Sementara itu, polisi masih kesulitan mengidentifikasi keseluruhan jumlah korban yang berada di dalam lubang tambang. Untuk itu, Polsek Nanggung membuka pos pengaduan orang hilang.
Kapolsek Nanggung AKP Ucup Supriyatna, mengatakan pihaknya telah mendirikan tiga posko siaga guna mempermudah pendataan warga yang merasa kehilangan anggota keluarga.
“Kami bentuk tiga posko siaga untuk melaporkan sanak saudara yang merasa kehilangan. Ada tiga korban sudah kami evakuasi,” katanya.

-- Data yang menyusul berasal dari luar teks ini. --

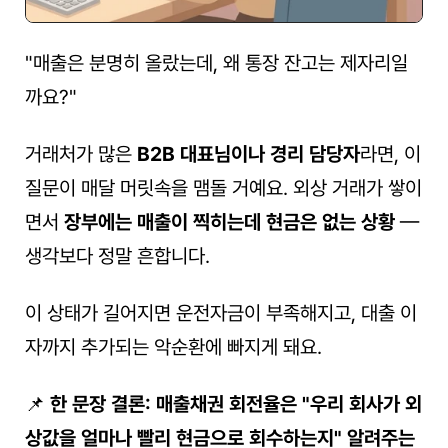
"매출은 분명히 올랐는데, 왜 통장 잔고는 제자리일
까요?"
거래처가 많은 
B2B 대표님이나 경리 담당자
라면, 이 
질문이 매달 머릿속을 맴돌 거예요. 외상 거래가 쌓이
면서 
장부에는 매출이 찍히는데 현금은 없는 상황
 — 
생각보다 정말 흔합니다.
이 상태가 길어지면 운전자금이 부족해지고, 대출 이
자까지 추가되는 악순환에 빠지게 돼요.
📌 
한 문장 결론: 매출채권 회전율은 "우리 회사가 외
상값을 얼마나 빨리 현금으로 회수하는지" 알려주는 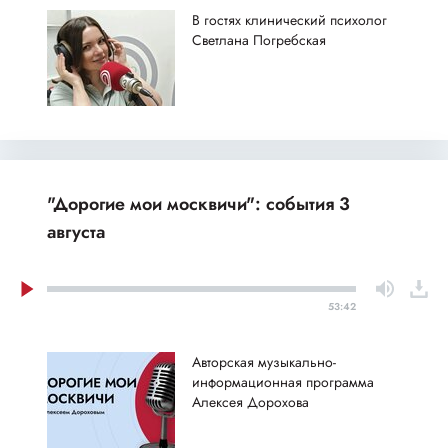
В гостях клинический психолог
Светлана Погребская
"Дорогие мои москвичи": события 3
августа
53:42
Авторская музыкально-
информационная программа
Алексея Дорохова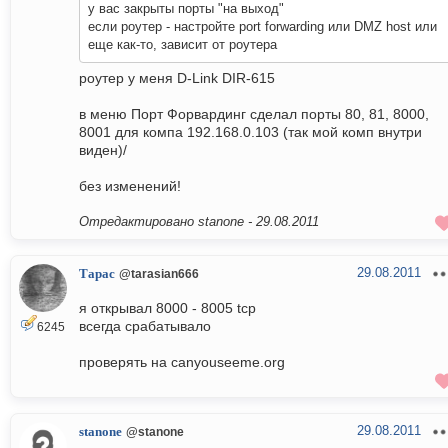
у вас закрыты порты "на выход"
если роутер - настройте port forwarding или DMZ host или
еще как-то, зависит от роутера
роутер у меня D-Link DIR-615
в меню Порт Форвардинг сделал порты 80, 81, 8000,
8001 для компа 192.168.0.103 (так мой комп внутри
виден)/
без изменений!
Отредактировано stanone -
29.08.2011
29.08.2011
Тарас
@tarasian666
я открывал 8000 - 8005 tcp
всегда срабатывало
6245
проверять на canyouseeme.org
29.08.2011
stanone
@stanone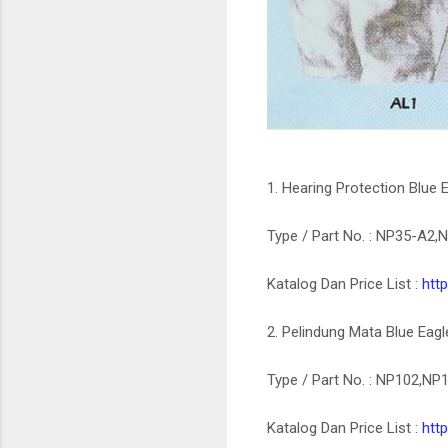
1. Hearing Protection Blue 
Type / Part No. : NP35-A
Katalog Dan Price List :
http
2. Pelindung Mata Blue Eagl
Type / Part No. : NP102,
Katalog Dan Price List :
http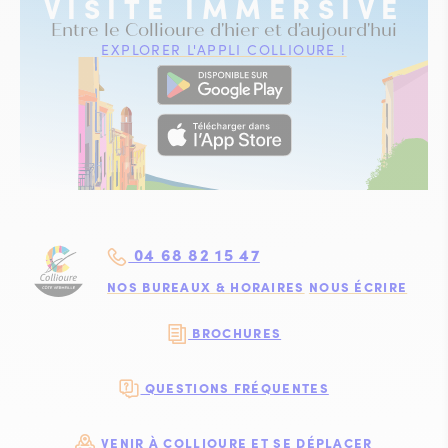
VISITE IMMERSIVE
Entre le Collioure d'hier et d'aujourd'hui
EXPLORER L'APPLI COLLIOURE !
04 68 82 15 47
NOS BUREAUX & HORAIRES
NOUS ÉCRIRE
BROCHURES
QUESTIONS FRÉQUENTES
VENIR À COLLIOURE ET SE DÉPLACER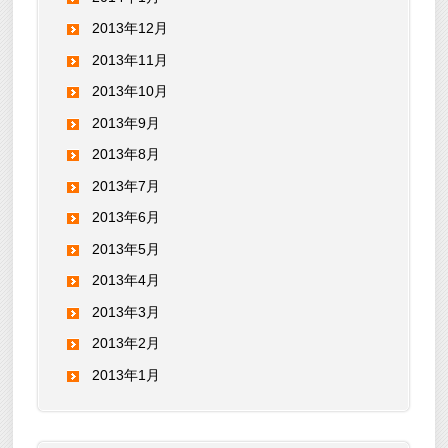
2013年12月
2013年11月
2013年10月
2013年9月
2013年8月
2013年7月
2013年6月
2013年5月
2013年4月
2013年3月
2013年2月
2013年1月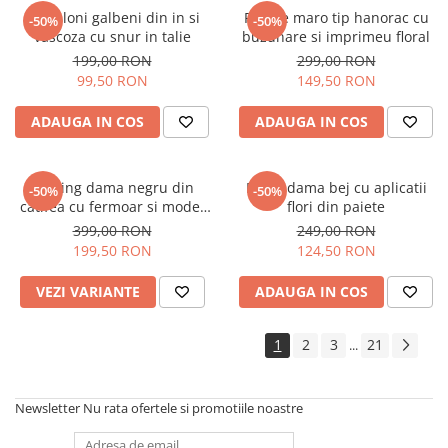
Pantaloni galbeni din in si
Rochie maro tip hanorac cu
-50%
-50%
vascoza cu snur in talie
buzunare si imprimeu floral
199,00 RON
299,00 RON
99,50 RON
149,50 RON
ADAUGA IN COS
ADAUGA IN COS
Trening dama negru din
Bluza dama bej cu aplicatii
-50%
-50%
catifea cu fermoar si model
flori din paiete
pe jacheta
399,00 RON
249,00 RON
199,50 RON
124,50 RON
VEZI VARIANTE
ADAUGA IN COS
1
2
3
21
...
Newsletter
Nu rata ofertele si promotiile noastre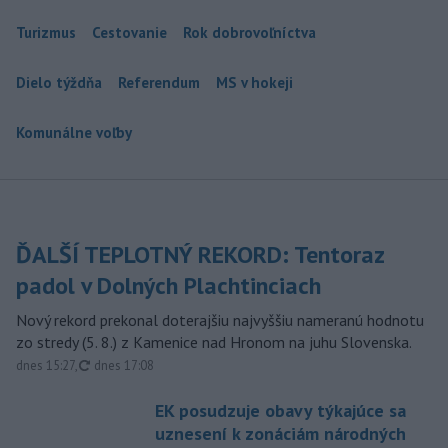
Turizmus
Cestovanie
Rok dobrovoľníctva
Dielo týždňa
Referendum
MS v hokeji
Komunálne voľby
ĎALŠÍ TEPLOTNÝ REKORD: Tentoraz
padol v Dolných Plachtinciach
Nový rekord prekonal doterajšiu najvyššiu nameranú hodnotu
zo stredy (5. 8.) z Kamenice nad Hronom na juhu Slovenska.
aktualizované
dnes 15:27
,
dnes 17:08
EK posudzuje obavy týkajúce sa
uznesení k zonáciám národných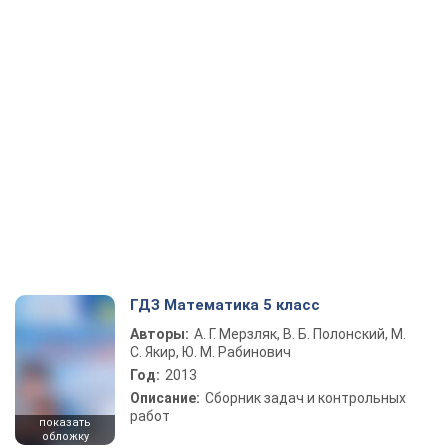
ГДЗ Математика 5 класс
Авторы:
А. Г. Мерзляк, В. Б. Полонский, М.
С. Якир, Ю. М. Рабинович
Год:
2013
Описание:
Сборник задач и контрольных
работ
показать
обложку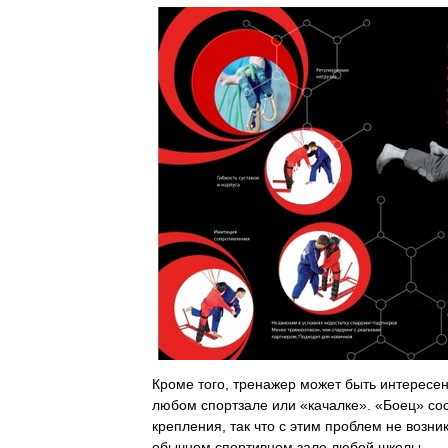
Кроме того, тренажер может быть интересе
любом спортзале или «качалке». «Боец» со
крепления, так что с этим проблем не возн
обычном спортивном зале любой школы.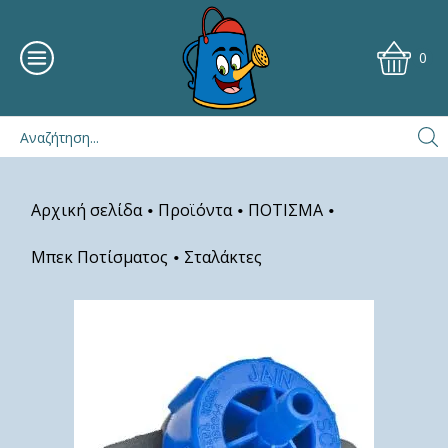
0
Αρχική σελίδα
Προϊόντα
ΠΟΤΙΣΜΑ
•
•
•
Μπεκ Ποτίσματος
Σταλάκτες
•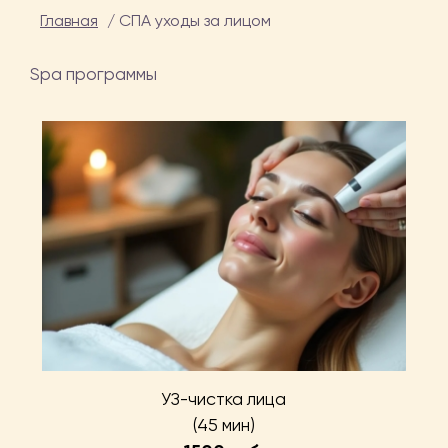
Главная
/
СПА уходы за лицом
Spa программы
УЗ-чистка лица
(45 мин)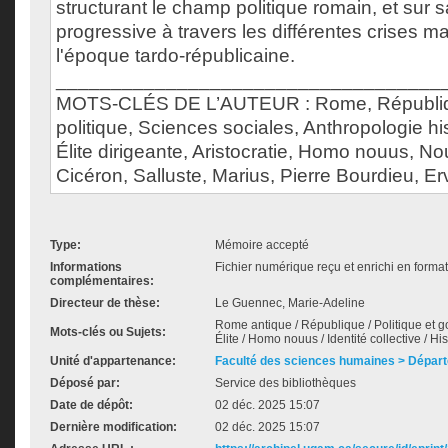
structurant le champ politique romain, et sur 
progressive à travers les différentes crises 
l'époque tardo-républicaine.
___________________________________
MOTS-CLÉS DE L’AUTEUR : Rome, Républiqu
politique, Sciences sociales, Anthropologie his
Élite dirigeante, Aristocratie, Homo nouus, Nou
Cicéron, Salluste, Marius, Pierre Bourdieu, E
Type:
Mémoire accepté
Informations
Fichier numérique reçu et enrichi en forma
complémentaires:
Directeur de thèse:
Le Guennec, Marie-Adeline
Rome antique / République / Politique et g
Mots-clés ou Sujets:
Élite / Homo nouus / Identité collective / His
Unité d'appartenance:
Faculté des sciences humaines > Départ
Déposé par:
Service des bibliothèques
Date de dépôt:
02 déc. 2025 15:07
Dernière modification:
02 déc. 2025 15:07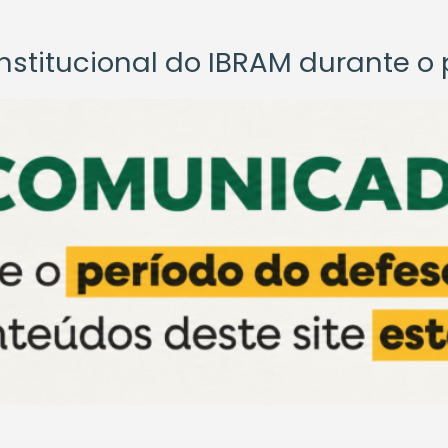
titucional do IBRAM durante o p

Selain di Polsek Nanggung, posko pengaduan juga dibuka di Polsek Leuwiliang dan Polsek Cigudeg. Hingga Senin pagi, belum ada laporan resmi dari warga terkait anggota keluarga yang hilang saat melakukan aktivitas penambangan.
Peristiwa tragedi tambang ilegal Gunung Pongkor ini sebelumnya terjadi di area Izin Usaha Pertambangan (IUP) PT Aneka Tambang Pongkor. Ketiga korban diduga tewas setelah menghirup asap tebal berbahaya yang mengandung gas karbon monoksida (CO) dari dalam lubang tambang.
Diketahui, para penambang emas tanpa izin tersebut masuk ke area pertambangan melalui jalur tikus dan tidak memiliki izin resmi. Polisi mengimbau masyarakat untuk tidak melakukan aktivitas penambangan ilegal karena berisiko tinggi terhadap keselamatan jiwa.